Prices that suppliers are charging businesses and other customers closed out 2021 near the highest level in over a decade, though December showed a slight cooling of producer inflation.
The Labor Department said Thursday that its producer-price index rose 0.2% in December from November, the slowest pace since November 2020 and down sharply from a revised 1.0% the prior month—a possible sign of easing inflationary pressures in the U.S. supply chain.
However, prices remain much higher than they were a year ago, climbing 9.7% on a 12-month basis, down just slightly from November’s revised 9.8% rise, the fastest since records began in 2010.
The producer-price numbers, which generally reflect supply conditions in the economy, suggest that uncomfortably high consumer inflation will persist in 2022, though the pace of price gains might begin to slow or gradually reverse. The consumer-price index hit a 39-year high of 7% in December, the Labor Department said on Wednesday.
Mahir Rasheed, U.S. economist at Oxford Economics, said that though the slowdown in producer-price inflation was encouraging, he expects inflation to remain high throughout the U.S. supply chain in early 2022. He added that the effects of the Omicron variant could push them up further.

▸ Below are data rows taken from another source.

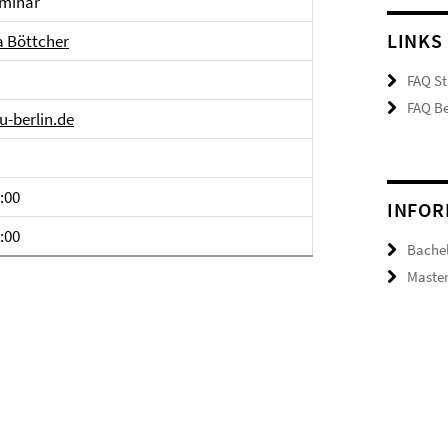
minar
LINKS
a Böttcher
FAQ St
FAQ Be
u-berlin.de
4:00
INFOR
6:00
Bachel
Master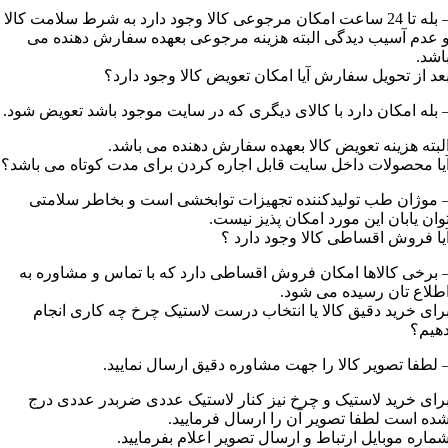
– بله تا 24 ساعت امکان مرجوعی کالا وجود دارد به شرط سلامت کالا
 عدم آسیب دیدگی البته هزینه مرجوعی بعهده سفارش دهنده می
اشد.
عد از تحویل سفارش آیا امکان تعویض کالا وجود دارد؟
 بله امکان دارد با کالای دیگری که در سایت موجود باشد تعویض شود.
لبته هزینه تعویض کالا بعهده سفارش دهنده می باشد.
یا محصولات داخل سایت قابل اجاره کردن برای مدت کوتاه می باشد؟
 موژان طب تولیدکننده تجهیزات توابخشی است و بخاطر سلامتی
وان یابان این مورد امکان پذیز نیست.
یا فروش اقساطی کالا وجود دارد ؟
 برخی کالاها امکان فروش اقساطی دارد که با تماس و مشاوره به
طلاع تان رسیده می شود.
رای خرید دقیق کالا یا انتخاب درست لاستیک چرخ چه کاری انجام
هیم؟
 لطفا تصویر کالا را جهت مشاوره دقیق ارسال نمایید.
رای خرید لاستیک و چرخ نیز کنار لاستیک عددی ضربدر عددی درج
ده است لطفا تصویر آن را ارسال فرمایید.
ماره موبایل ارتباط و ارسال تصویر اعلام بفرمایید.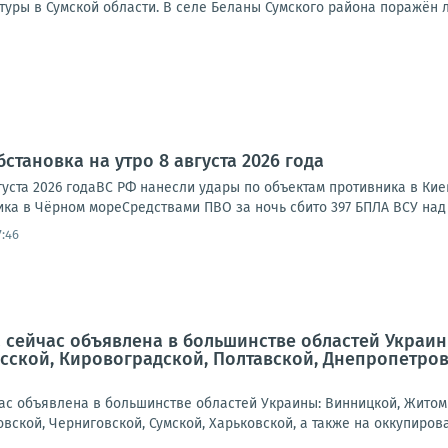
туры в Сумской области. В селе Беланы Сумского района поражён л
становка на утро 8 августа 2026 года
густа 2026 годаВС РФ нанесли удары по объектам противника в Ки
ка в Чёрном мореСредствами ПВО за ночь сбито 397 БПЛА ВСУ над 
7:46
 сейчас объявлена в большинстве областей Украин
сской, Кировоградской, Полтавской, Днепропетровс
ас объявлена в большинстве областей Украины: Винницкой, Житоми
вской, Черниговской, Сумской, Харьковской, а также на оккупирова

“Persistent supply disruptions will pin producer prices near record levels in the near term, especially given a rapidly spreading Omicron variant that will fan inflation pressures,” he said. The numbers add to the evidence that the Federal Reserve will begin lifting rates in March, Mr. Rasheed said.
Much of the producer-price index’s deceleration came from a drop in energy prices, which declined 3.3% last month, as well as a slighter decrease in food prices. What are known as core prices, which exclude volatile food and energy components, rose 0.5% from the month before, down from a revised 0.9% in November. On a 12-month basis, core prices leapt 8.3%, the fastest pace on record.
Core-goods prices rose 0.5% from November, slower than the pace for much of the last year, though still much higher than the 0.1% average growth in the decade before the pandemic.
Economists and the Federal Reserve expect inflation to ease this year as supply bottlenecks clear and demand normalizes, but say it is hard to estimate how fast that might happen.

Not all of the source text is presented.